U.S. Pat. No. 2,601,360 is directed to a spatula with a hinged blade and a spring-biased lever that is said to facilitate flipping of pancakes and hamburgers.
U.S. Pat. No. 3,753,587 describes a spatula having one wall perpendicular to the other to facilitate pickup and flipping of foods from a fry pan.
U.S. Pat. No. 6,024,391 is a flipping spatula with a handle that is angled laterally towards the edge of the spatula.
U.S. Pat. Nos. 7,676,933; 7,900,329; and 8,613,144 provide a spatula having a solid blade and leading edge sections that can be replaced when the forward edge thereof becomes dulled.
Very few have addressed the issue of friction against the spatula blade. U.S. Pat. No. 1,801,672 describes a pie knife with a thin, flexible blade and a sharpened edge. Openings in the blade are used to increase the flexibility of the blade and reduce sticking.

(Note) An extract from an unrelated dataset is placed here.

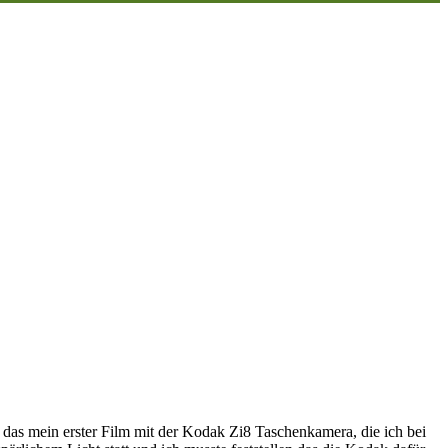
t das mein erster Film mit der Kodak Zi8 Taschenkamera, die ich bei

U.S. Pat. No. 3,796,454 does not address friction but teaches a spatula having removable blades that exhibit different surface recesses for making different types of decorative embossing on pancake surfaces. Such surface recesses would likely increase friction between the blade and the embossed pancake.
Most spatula blades are made of metal or plastic with a tapered leading edge. The planar blade surface may be solid or pierced by one or more circular openings and/or slots that facilitate both cleaning and reduced surface area that might exert frictional or vacuum drag during the loading or unloading of the blade surface. As the amount of pierced surface area increases, however, the blade surface provides correspondingly less surface area for support. For some products (e.g., hamburgers, partially or wholly cooked pancakes, steaks and the like) the food exhibits adequate structural integrity to support its own weight across such gaps without incident or adverse effect.

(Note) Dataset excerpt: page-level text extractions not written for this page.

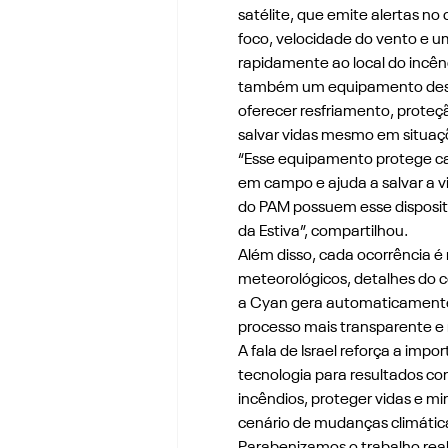
satélite, que emite alertas no
foco, velocidade do vento e um
rapidamente ao local do incêndi
também um equipamento desenv
oferecer resfriamento, proteçã
salvar vidas mesmo em situaç
“Esse equipamento protege 
em campo e ajuda a salvar a v
do PAM possuem esse disposit
da Estiva”, compartilhou.
Além disso, cada ocorrência é
meteorológicos, detalhes do c
a Cyan gera automaticamente 
processo mais transparente e 
A fala de Israel reforça a impo
tecnologia para resultados con
incêndios, proteger vidas e 
cenário de mudanças climátic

For delicate foods that lack such structural integrity, e.g., certain types of fish under certain cooking processes, the frictional drag of the blade surface combined with the fluid vacuum drag effects of moist food moving across the blade surface can cause the food to tear and separate. Such adverse effects reduce the appearance of the plated food and can increase the need for caution when plating such products at the expense of kitchen productivity and chef frustration.
Thus, it would be desirable to have a kitchen utensil in the form of a spatula having a blade that exhibited very low friction when loading or unloading food from the surface thereof.
It is also imperative that any kitchen utensil be of a construction and structure to permit the utensil to be cleaned and sterilized. Closed corners and blind pockets can become places where food particles and juices might become trapped and foster the growth of undesirable microbial populations.
It would be, therefore, also desirable to provide a kitchen utensil in the form of a spatula that can be readily cleaned and sterilized.